The Swiss Biotech sector has again attracted record-breaking investments in 2021, according to the Swiss Biotech Report that was presented at the Swiss Biotech Day 2022 in Basel.

Capital investments in Swiss biotech companies reached the second-best amount ever with CHF3.33bn in the second year of the pandemic, according to the Swiss Biotech Report that was presented by EY on occasion of the overbooked Swiss Biotech Day to estimated 1000+ visitors in Basel. The amount of invested money was at similar level as last year’s record investments that in 2020 had not yet reflect the effects of the COVID-19 pandemic on the sector. Futhermore, R&D investments during the pandemic grew to a record-high if CHF2.56bn, according to the Swiss Biotech Report launched by the Swiss Biotech Association (SBA) in conjunction with EY and seven further partner organisations

During 2021, Switzerland’s life sciences sector again played a major role in combating the COVID-19 pandemic with two Swiss based companies contributing to effective SARS-CoV-2-specific therapeutics (Humabs BioMed/Vir Biotechnology and Molecular Partners/Novartis). However, of the CHF2.56bn that fueled R&D, the vast majority was directed to non-pandemic indications such as immune-oncology, neurology or treatments that modulate the human microbiome or cell-based regeneration. Investors also supported data-driven business models to enable the development of digital therapeutics or a more personalised medicine. The successful IPO of SOPHiA Genetics and the recent MDR certification for the Floodlight Application for multiple sclerosis patients from Roche are successful examples of such data-driven approaches.

COVID has also focused the attention on the life science sector’s role as an innovator and this year’s report examines in depth the «Sources of Swiss innovation», which have enabled the country to maintain its position at the head of the Global Innovation Index for over a decade.

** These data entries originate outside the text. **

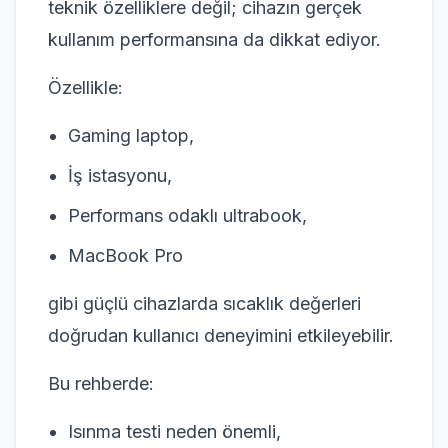
teknik özelliklere değil; cihazın gerçek
kullanım performansına da dikkat ediyor.
Özellikle:
Gaming laptop,
İş istasyonu,
Performans odaklı ultrabook,
MacBook Pro
gibi güçlü cihazlarda sıcaklık değerleri
doğrudan kullanıcı deneyimini etkileyebilir.
Bu rehberde:
Isınma testi neden önemli,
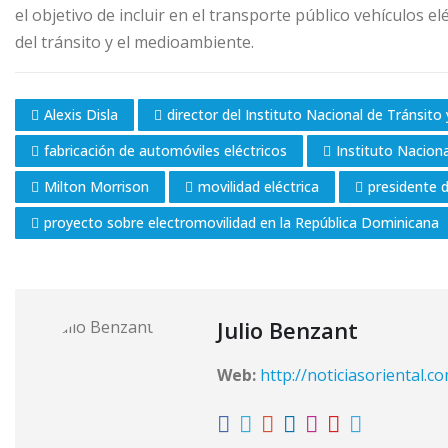
el objetivo de incluir en el transporte público vehículos e
del tránsito y el medioambiente.
Alexis Disla
director del Instituto Nacional de Tránsito
fabricación de automóviles eléctricos
Instituto Naciona
Milton Morrison
movilidad eléctrica
presidente 
proyecto sobre electromovilidad en la República Dominicana
Julio Benzant
Web:
http://noticiasoriental.c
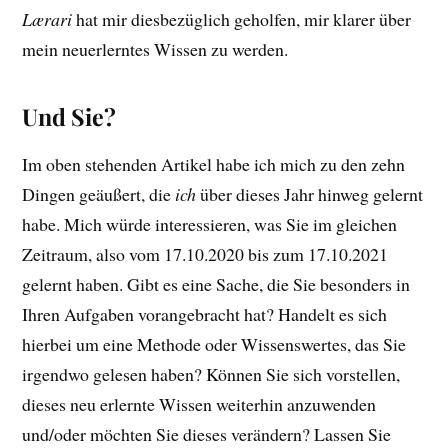
Lærari
hat mir diesbezüglich geholfen, mir klarer über
mein neuerlerntes Wissen zu werden.
Und Sie?
Im oben stehenden Artikel habe ich mich zu den zehn
Dingen geäußert, die
ich
über dieses Jahr hinweg gelernt
habe. Mich würde interessieren, was Sie im gleichen
Zeitraum, also vom 17.10.2020 bis zum 17.10.2021
gelernt haben. Gibt es eine Sache, die Sie besonders in
Ihren Aufgaben vorangebracht hat? Handelt es sich
hierbei um eine Methode oder Wissenswertes, das Sie
irgendwo gelesen haben? Können Sie sich vorstellen,
dieses neu erlernte Wissen weiterhin anzuwenden
und/oder möchten Sie dieses verändern? Lassen Sie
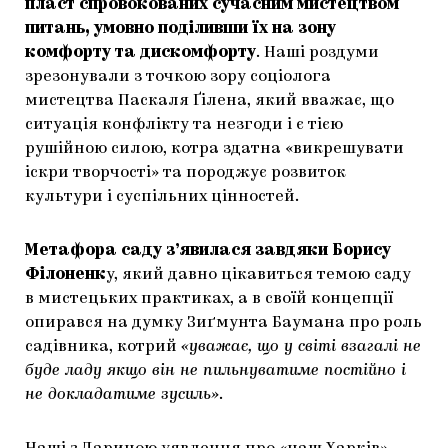
пласт спровокованих сучасним мистецтвом
питань, умовно поділивши їх на зону
комфорту та дискомфорту
. Наші роздуми
зрезонували з точкою зору соціолога
мистецтва Паскаля Ґілена, який вважає, що
ситуація конфлікту та незгоди і є тією
рушійною силою, котра здатна «викрешувати
іскри творчості» та породжує розвиток
культури і суспільних цінностей.
Метафора саду з’явилася завдяки Борису
Філоненк
у, який давно цікавиться темою саду
в мистецьких практиках, а в своїй концепції
опирався на думку Зиґмунта Баумана про роль
садівника, котрий
«уважає, що у світі взагалі не
буде ладу якщо він не пильнуватиме постійно і
не докладатиме зусиль»
.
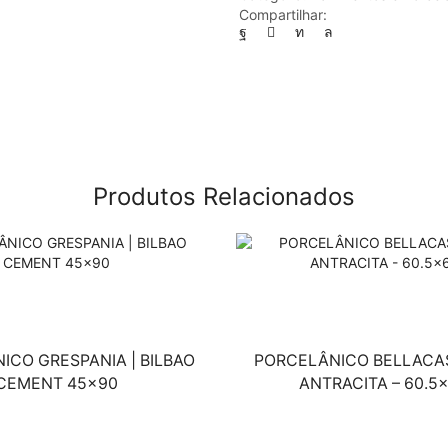
Compartilhar:
Produtos Relacionados
ICO GRESPANIA | BILBAO
PORCELÂNICO BELLACAS
CEMENT 45×90
ANTRACITA – 60.5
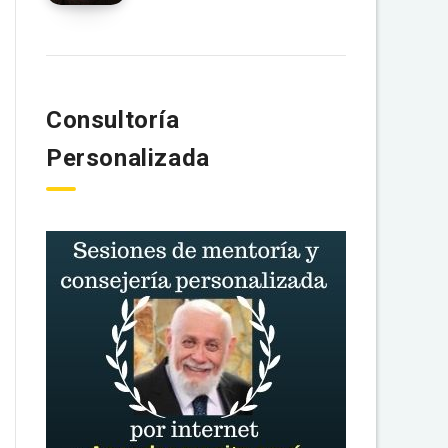
Consultoría
Personalizada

These include the growing number of successful Public-Private Partnerships (PPPs) nationwide, such as IOB in Basel for ophthalmology; the Balgrist Campus in Zurich for musculoskeletal health; the Wyss Centers in Zürich and Geneva and the Debiopharm program IDEAL.

«Last year, we expressed some caution that the COVID pandemic might take its toll and that the Swiss inclination not to intervene in the free market, and to avoid providing direct government support for venture-based startups and small/mid-sized R&D companies, could backfire and weaken the innovative power of Switzerland,said Michael Altorfer, CEO of the SBA. “However, record levels of financing in 2020 and 2021 suggest that not only Swiss, but global biotech investors continue to recognize the attractiveness of investment opportunities on offer.”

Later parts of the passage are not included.